The most interesting thing about this question is that I don’t think it changes much from what I would’ve told someone 10 years ago before things like Dall-E and ChatGPT were even on my radar. The crux of that advice would be two major principles –
- Take time to understand people and the problems they are facing.
- If you’re going to spend time doing something technical, understand the fundamentals and understand them well.
To that second principle, if you’re new to software development, make sure you understand your primary tool — computers. When I say “computers” I mean everything about them — mobile phones, PCs, servers, operating systems, browsers, networking, software architectures, distributed algorithms, etc. You don’t need an encyclopedic knowledge of everything, but you need to be at least aware of the different facets. A good test is this — if someone asked you the question “What happens when you type google.com into your browser?” is your answer more like this or is it more like this?
If you’re the latter, you don’t have anything to be worried about. If your answer looks more like the former, work to get yourself to the latter because ChatGPT and its pals are coming for your job.

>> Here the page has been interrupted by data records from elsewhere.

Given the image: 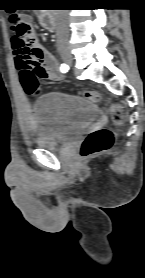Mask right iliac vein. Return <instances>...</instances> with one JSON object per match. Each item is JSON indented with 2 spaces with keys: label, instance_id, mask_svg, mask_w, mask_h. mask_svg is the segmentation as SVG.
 <instances>
[{
  "label": "right iliac vein",
  "instance_id": "63e3f726",
  "mask_svg": "<svg viewBox=\"0 0 145 278\" xmlns=\"http://www.w3.org/2000/svg\"><path fill=\"white\" fill-rule=\"evenodd\" d=\"M60 54H61V57H62L63 61L65 62V64H67V65L72 64L73 58L68 49L60 50Z\"/></svg>",
  "mask_w": 145,
  "mask_h": 278
}]
</instances>
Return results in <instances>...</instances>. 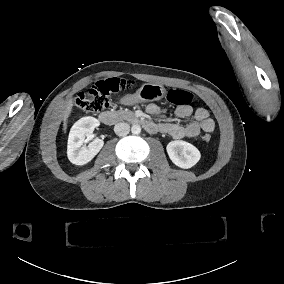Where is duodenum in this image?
<instances>
[{
  "label": "duodenum",
  "mask_w": 284,
  "mask_h": 284,
  "mask_svg": "<svg viewBox=\"0 0 284 284\" xmlns=\"http://www.w3.org/2000/svg\"><path fill=\"white\" fill-rule=\"evenodd\" d=\"M98 119L101 123H103L105 125H114L117 121L116 115L113 112H110V111L101 112L98 115ZM133 120L135 121L136 124L141 125L144 128L147 125V122L142 120L140 117H134Z\"/></svg>",
  "instance_id": "obj_1"
}]
</instances>
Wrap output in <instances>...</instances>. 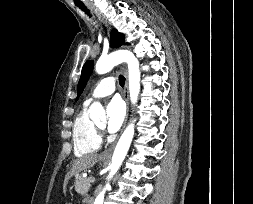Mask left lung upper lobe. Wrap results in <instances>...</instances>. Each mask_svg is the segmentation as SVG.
Returning <instances> with one entry per match:
<instances>
[{
	"label": "left lung upper lobe",
	"instance_id": "5c2ea615",
	"mask_svg": "<svg viewBox=\"0 0 253 204\" xmlns=\"http://www.w3.org/2000/svg\"><path fill=\"white\" fill-rule=\"evenodd\" d=\"M125 36L122 33H119L116 29H113L111 31V47H119L121 45H124ZM93 70V61H87L83 68L81 77L78 83V97L81 95L89 77Z\"/></svg>",
	"mask_w": 253,
	"mask_h": 204
}]
</instances>
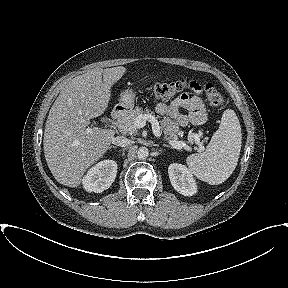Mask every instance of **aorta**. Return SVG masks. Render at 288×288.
Here are the masks:
<instances>
[{
	"mask_svg": "<svg viewBox=\"0 0 288 288\" xmlns=\"http://www.w3.org/2000/svg\"><path fill=\"white\" fill-rule=\"evenodd\" d=\"M149 156V150L146 147H140L137 151V157L140 160H145Z\"/></svg>",
	"mask_w": 288,
	"mask_h": 288,
	"instance_id": "762f6f07",
	"label": "aorta"
}]
</instances>
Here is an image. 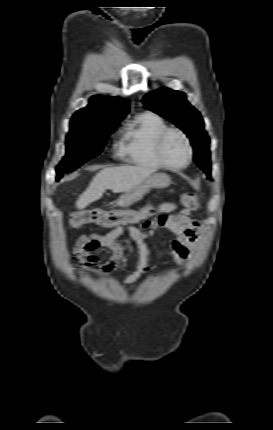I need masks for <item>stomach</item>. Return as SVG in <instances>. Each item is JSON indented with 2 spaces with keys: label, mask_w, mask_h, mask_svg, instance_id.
<instances>
[{
  "label": "stomach",
  "mask_w": 273,
  "mask_h": 430,
  "mask_svg": "<svg viewBox=\"0 0 273 430\" xmlns=\"http://www.w3.org/2000/svg\"><path fill=\"white\" fill-rule=\"evenodd\" d=\"M170 178L165 173H152L133 189L121 196L123 206H130L140 200L151 188H165L169 186Z\"/></svg>",
  "instance_id": "1"
}]
</instances>
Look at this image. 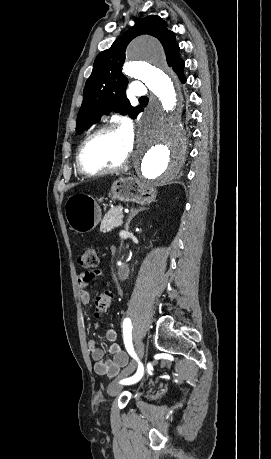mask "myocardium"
Returning a JSON list of instances; mask_svg holds the SVG:
<instances>
[{
  "label": "myocardium",
  "instance_id": "1",
  "mask_svg": "<svg viewBox=\"0 0 271 459\" xmlns=\"http://www.w3.org/2000/svg\"><path fill=\"white\" fill-rule=\"evenodd\" d=\"M117 131H121L120 125L117 122H110V123L104 124V125L96 128L95 130L90 132L82 140V142L80 143V145H79V147L77 149L75 159H76V165H77L78 169L83 174L88 175V176H94V175H98V174H102V173L114 172V171L120 170L121 168H123L129 162V160H130V158L132 156V152H133L132 149L130 150V152L123 159H121L120 161L115 162V163L105 164V165H101V166L92 168V167H88L84 162V159H83L84 148H85L86 144L92 138H94L95 136H97L99 134L105 133V132H117Z\"/></svg>",
  "mask_w": 271,
  "mask_h": 459
}]
</instances>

If you’ve been working for a few years in software development, the same applies to someone new. It’s never too late to learn more about the tools you work with day-to-day. But if this isn’t where your strength lies, if your strength lies in your communication skills and working with people, focus on this side of things.
There will always be a need for people at the intersection between where people problems meet technical problems. The explosive growth in the no-code community is proof of this. There will always be a need for great business analysts and great project managers. I highlight “great” because there’s already plenty of mediocre business analysts and mediocre project managers out there and they’ve been struggling for decades.
ChatGPT and whatever other tools may arrive in the near future are extremely positive for software development. There will be people at the lower end of the software development skill spectrum that will need to find a different role.
If those developers are willing to up-skill, there are going to be even greater and higher rewarding opportunities on the horizon. These technologies are going to be a massive productivity boost for knowledgeable software developers.
The AI software developers are coming and they will take your job, thankfully that job is pretty boring and you’ll find something more interesting.